Livestock production often requires frequent movement and handling of animals. Routine handling is carried out during castration, weighing, ear tagging and de-worming. It is difficult to handle and control aggressive animals (Fordyce et al 1988). Animals or stockmen could be injured during handling of aggressive animals (Grandin 1994). Injuries increase the cost of production. It is thus desirable to have docile animals.
In modern animal breeding, temperament or docility is added as a trait in the breeding objective (Northcutt and Bowman 2010). In the grasscutter, there is a particular need to select and breed docile animals because, even after several generations in captivity, the animals are still aggressive toward humans (NRC 1991; Mensah and Okeyo 2006).
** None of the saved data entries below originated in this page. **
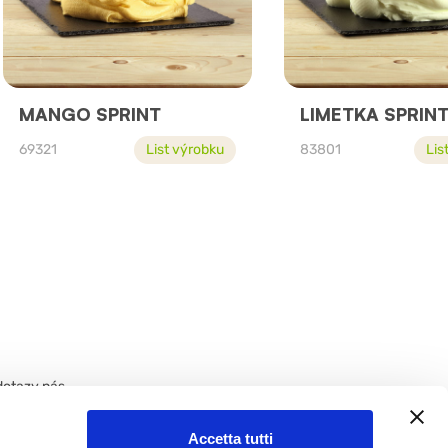
MANGO SPRINT
LIMETKA SPRIN
69321
List výrobku
83801
Lis
dotazy nás
Accetta tutti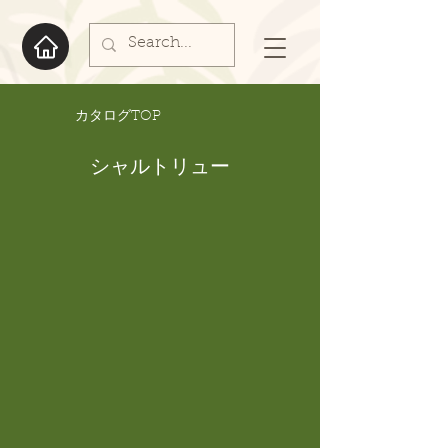
​カタログTOP
シャルトリュー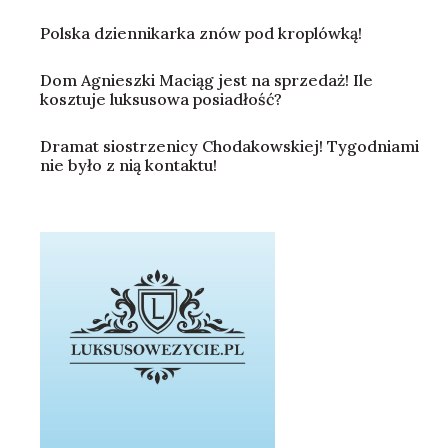
Polska dziennikarka znów pod kroplówką!
Dom Agnieszki Maciąg jest na sprzedaż! Ile
kosztuje luksusowa posiadłość?
Dramat siostrzenicy Chodakowskiej! Tygodniami
nie było z nią kontaktu!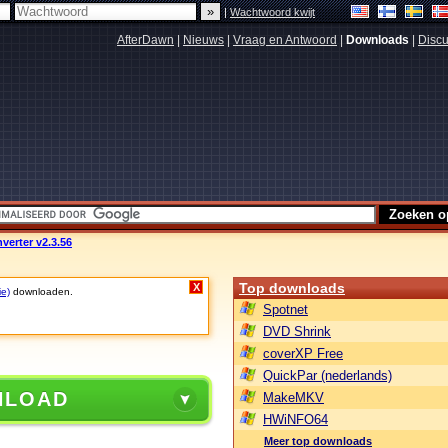
|
Wachtwoord kwijt
AfterDawn
|
Nieuws
|
Vraag en Antwoord
|
Downloads
|
Discu
verter v2.3.56
Top downloads
X
ie)
downloaden.
Spotnet
DVD Shrink
coverXP Free
QuickPar (nederlands)
NLOAD
MakeMKV
HWiNFO64
Meer top downloads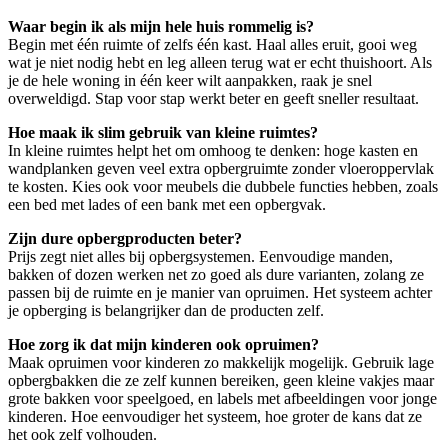
Waar begin ik als mijn hele huis rommelig is?
Begin met één ruimte of zelfs één kast. Haal alles eruit, gooi weg
wat je niet nodig hebt en leg alleen terug wat er echt thuishoort. Als
je de hele woning in één keer wilt aanpakken, raak je snel
overweldigd. Stap voor stap werkt beter en geeft sneller resultaat.
Hoe maak ik slim gebruik van kleine ruimtes?
In kleine ruimtes helpt het om omhoog te denken: hoge kasten en
wandplanken geven veel extra opbergruimte zonder vloeroppervlak
te kosten. Kies ook voor meubels die dubbele functies hebben, zoals
een bed met lades of een bank met een opbergvak.
Zijn dure opbergproducten beter?
Prijs zegt niet alles bij opbergsystemen. Eenvoudige manden,
bakken of dozen werken net zo goed als dure varianten, zolang ze
passen bij de ruimte en je manier van opruimen. Het systeem achter
je opberging is belangrijker dan de producten zelf.
Hoe zorg ik dat mijn kinderen ook opruimen?
Maak opruimen voor kinderen zo makkelijk mogelijk. Gebruik lage
opbergbakken die ze zelf kunnen bereiken, geen kleine vakjes maar
grote bakken voor speelgoed, en labels met afbeeldingen voor jonge
kinderen. Hoe eenvoudiger het systeem, hoe groter de kans dat ze
het ook zelf volhouden.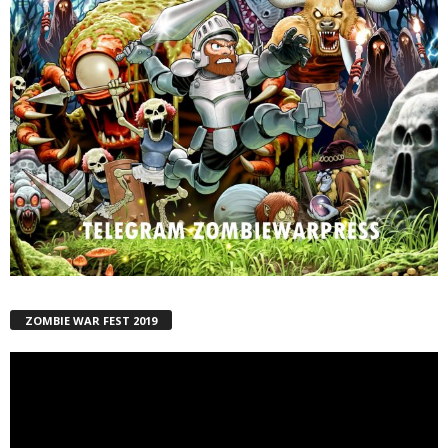
ZOMBIE WAR FEST 2019
Reproductor
de
vídeo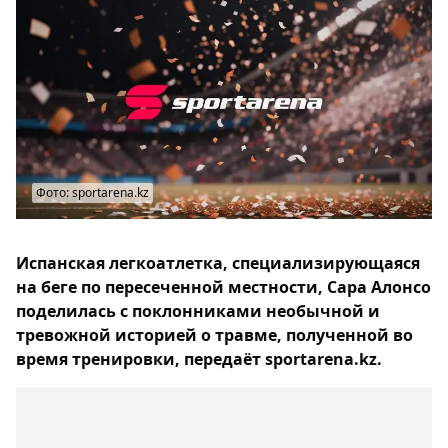
Фото: sportarena.kz
Испанская легкоатлетка, специализирующаяся
на беге по пересеченной местности, Сара Алонсо
поделилась с поклонниками необычной и
тревожной историей о травме, полученной во
время тренировки, передаёт sportarena.kz.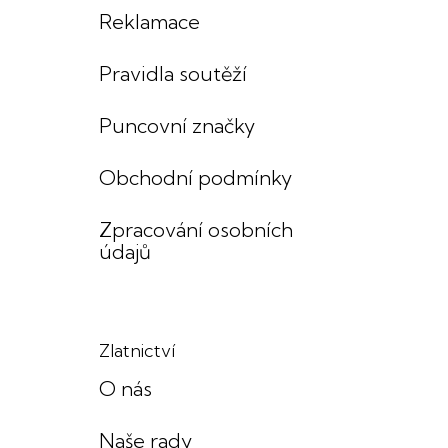
Reklamace
Pravidla soutěží
Puncovní značky
Obchodní podmínky
Zpracování osobních
údajů
Zlatnictví
O nás
Naše rady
A need to improve docility in the grasscutterwould require information on the genetic characteristics of docility of current population.
There is very little information on docility of the grasscutter. The objectives of this study were to estimate non-genetic effects on docility, and calculate phenotypic and genetic parameters for docility in the grasscutter.
The study was carried out at the grasscutter section of the Department of Animal Science Education, University of Education, Winneba, Mampong-Ashanti campus, Ghana from 2006 to 2009. Mampong-Ashanti lies in the transitional zone between the Guinea savanna zone of the north and the tropical rain forest of the south of Ghana. The climatic, vegetation and demographic characteristics of Mampong-Ashanti have been described by Ghana Districts (2006).
Essentially, Mampong-Ashanti lies between latitude 07o 04’ north and longitude 01o 24’ west with an altitude of 457m above sea level. Maximum and minimum annual temperatures recorded during the study period were 30.6oC and 21.2oC, respectively (MSD 2010). Rainfall in the district is bimodal, occurring from April to July (major rainy season) and again August to November (minor rainy season), with about 1224mm per annum. The dry season occurs from December to March. The vegetation is transitional savanna woodland, and this is suitable for livestock rearing because most of the feed of herbivorous animals (grass) can be obtained from the wild. The common fodder species that are routinely fed to grasscutters, Pennisetum purpureum (elephant grass) and Panicum maximum (guinea grass) are readily available.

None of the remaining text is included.